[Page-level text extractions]
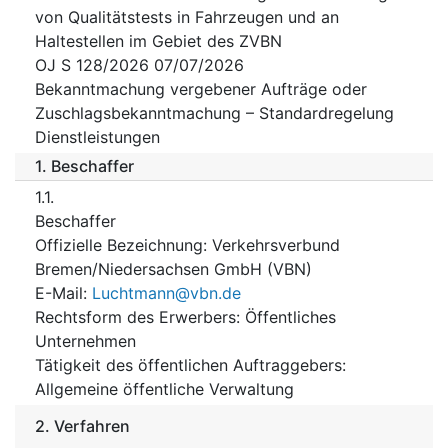
von Qualitätstests in Fahrzeugen und an
Haltestellen im Gebiet des ZVBN
OJ S 128/2026 07/07/2026
Bekanntmachung vergebener Aufträge oder
Zuschlagsbekanntmachung – Standardregelung
Dienstleistungen
1.
Beschaffer
1.1.
Beschaffer
Offizielle Bezeichnung
:
Verkehrsverbund
Bremen/Niedersachsen GmbH (VBN)
E-Mail
:
Luchtmann@vbn.de
Rechtsform des Erwerbers
:
Öffentliches
Unternehmen
Tätigkeit des öffentlichen Auftraggebers
:
Allgemeine öffentliche Verwaltung
2.
Verfahren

* **EXERCISE INSTRUCTIONS**
In the copy, include all records verbatim but no images.

* **SOLVED PROBLEM**
von Qualitätstests in Fahrzeugen und an
Haltestellen im Gebiet des ZVBN
OJ S 128/2026 07/07/2026
Bekanntmachung vergebener Aufträge oder
Zuschlagsbekanntmachung – Standardregelung
Dienstleistungen
1.
Beschaffer
1.1.
Beschaffer
Offizielle Bezeichnung
:
Verkehrsverbund
Bremen/Niedersachsen GmbH (VBN)
E-Mail
:
Luchtmann@vbn.de
Rechtsform des Erwerbers
:
Öffentliches
Unternehmen
Tätigkeit des öffentlichen Auftraggebers
:
Allgemeine öffentliche Verwaltung
2.
Verfahren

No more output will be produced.